1

I have a JSON object consumed from a RabbitMQ queue which contains a base64 encoded xls file. The structure is the following:

{
    "error": false,
    "excel_file": "0M8R4KGxGuEAAAAAAAAAAAAAAAAAAAAAPgADAP7/CQ...........",
    "other_field": "more data here",
    ...
    ...
}

Currently i do something like:

data = json.loads(msg)  # msg is the body of the message consumed from rabbitmq queue
file_bytes = bytes(data['excel_file'], 'utf8')  # returns: b'0M8R4KGxGuEAAAAAAAAAAAAAAAAAA...
decoded_bytes = base64.b64decode(file_bytes)  # returns: b'\xd0\xcf\x11\xe0\xa1\xb1\x1a\xe1\x00...

# save data to file
with open('file.xls', 'wb') as f:
    f.write(decoded_bytes)

# open the saved file as xls for manipulation
with xlrd.open_workbook('file.xls') as f:
    sh0 = f.sheet_by_index(0)
    print(sh0.name)

"""Manipulate the xls file data with ease.""""

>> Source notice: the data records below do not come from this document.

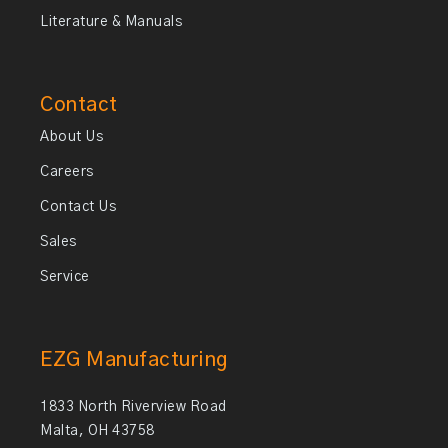
Literature & Manuals
Contact
About Us
Careers
Contact Us
Sales
Service
EZG Manufacturing
1833 North Riverview Road
Malta, OH 43758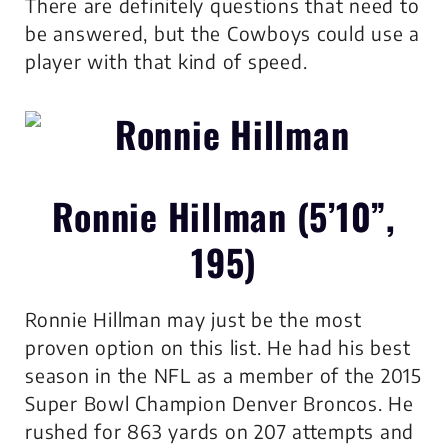
There are definitely questions that need to
be answered, but the Cowboys could use a
player with that kind of speed.
Ronnie Hillman (5’10”,
195)
Ronnie Hillman may just be the most
proven option on this list. He had his best
season in the NFL as a member of the 2015
Super Bowl Champion Denver Broncos. He
rushed for 863 yards on 207 attempts and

I don't want to create an xls file in my filesystem and delete it after manipulation.

So ideally, i would like to use something like xlrd.loads() (doesn't exists) to load directly the decoded data as xlrd object.

Just like json.loads() can do.

Anyone knows how to load xls data directly from bytearray for manipulation?

UPDATE

As @Raphael and @Masklinn suggested i utilized xlrd's file_contents to load xls data directly from bytes, without any file.

So the code now is the following:

data = json.loads(msg)  # msg is the body of the message consumed from rabbitmq queue
decoded_bytes = base64.b64decode(data['excel_file'])  # returns: b'\xd0\xcf\x11\xe0\xa1\xb1\x1a\xe1\x00...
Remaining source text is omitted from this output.